Bankalardan ortaklık olarak alınan para faiz olur mu? HÜRMETLER..
*******
İslâm hukukunun bir yerde uygulanıp uygulanmamasına göre o ülkenin hukuk lisanındaki aldığı isimler ve o isimlere göre bazı fıkhî hükümlerin tatbikindeki farklılıklar söz konusudur.

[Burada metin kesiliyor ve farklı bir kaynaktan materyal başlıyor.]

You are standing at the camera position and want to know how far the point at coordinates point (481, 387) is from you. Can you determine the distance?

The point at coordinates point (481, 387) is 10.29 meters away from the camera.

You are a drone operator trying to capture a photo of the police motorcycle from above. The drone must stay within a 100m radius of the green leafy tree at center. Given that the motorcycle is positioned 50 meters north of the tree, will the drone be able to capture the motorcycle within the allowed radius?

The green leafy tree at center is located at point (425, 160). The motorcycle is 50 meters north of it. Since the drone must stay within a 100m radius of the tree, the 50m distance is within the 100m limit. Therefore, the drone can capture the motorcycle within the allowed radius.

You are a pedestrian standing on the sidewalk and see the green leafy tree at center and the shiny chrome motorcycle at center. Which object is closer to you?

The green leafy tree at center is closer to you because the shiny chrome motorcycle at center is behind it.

Meselenin aslı şudur: “Daru’l-harb’de yani İslâm hukukunun uygulanmadığı yerlerde Müslümanla gayrimüslim arasındaki fazlalıklar faiz hükmünde değildir.” Bu mealde bir hadis ve bu hadisten müçtehitlerimizin istinbat ettikleri hüküm vardır. Aksi yönde farklı değerlendirmeler, değişik hükümler de var tabii. Hanefi mezhebinin öne çıkan görüşü budur.
***
Ancak şunu hatırdan çıkartmamak lazım; Müslümanla Müslüman arasında faiz, her yerde her zaman her şart altında haramdır, bütün fazlalıklar faiz hükmündedir.
***
Daru'l-harb mevzuunda Hanefîlerde İmam-ı Azam ve İmameyn'in (rahımehumullah) içtihatları olmak üzere iki farklı görüş vardır. Tercih edilen/öne çıkan İmameynin (rahımehumallah) görüşüdür. Onlara göre 'daru'l-islâm'da İslâm ahkâmı yürürlükten kaldırıldığı an orası daru'l-harb'e inkılâp eder.

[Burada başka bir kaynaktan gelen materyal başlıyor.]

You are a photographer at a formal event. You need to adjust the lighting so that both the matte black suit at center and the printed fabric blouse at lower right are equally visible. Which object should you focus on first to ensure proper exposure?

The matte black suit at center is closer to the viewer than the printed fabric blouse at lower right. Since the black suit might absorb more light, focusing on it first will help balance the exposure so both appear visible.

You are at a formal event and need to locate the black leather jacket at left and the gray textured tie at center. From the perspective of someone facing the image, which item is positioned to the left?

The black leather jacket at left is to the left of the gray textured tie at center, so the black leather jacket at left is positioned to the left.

Hal böyle olunca, düşünün bakalım; içinde yaşadığınız ülke dahil, dünyada 'daru'l-İslâm' denilebilecek bir memleket var mıdır?
İkinci olarak içinde yaşadığınız/yaşadığımız ülkeyi ve bu ülkede faaliyet gösteren söz konusu kurumları düşünün... Mesela banka/bankalar tüzel kişi olarak İslamî esaslara göre mi çalışıyor? Böyle bir derdi-tasası-endişesi-gayreti var mı bu müesseselerin? Mesele bu kadar basit.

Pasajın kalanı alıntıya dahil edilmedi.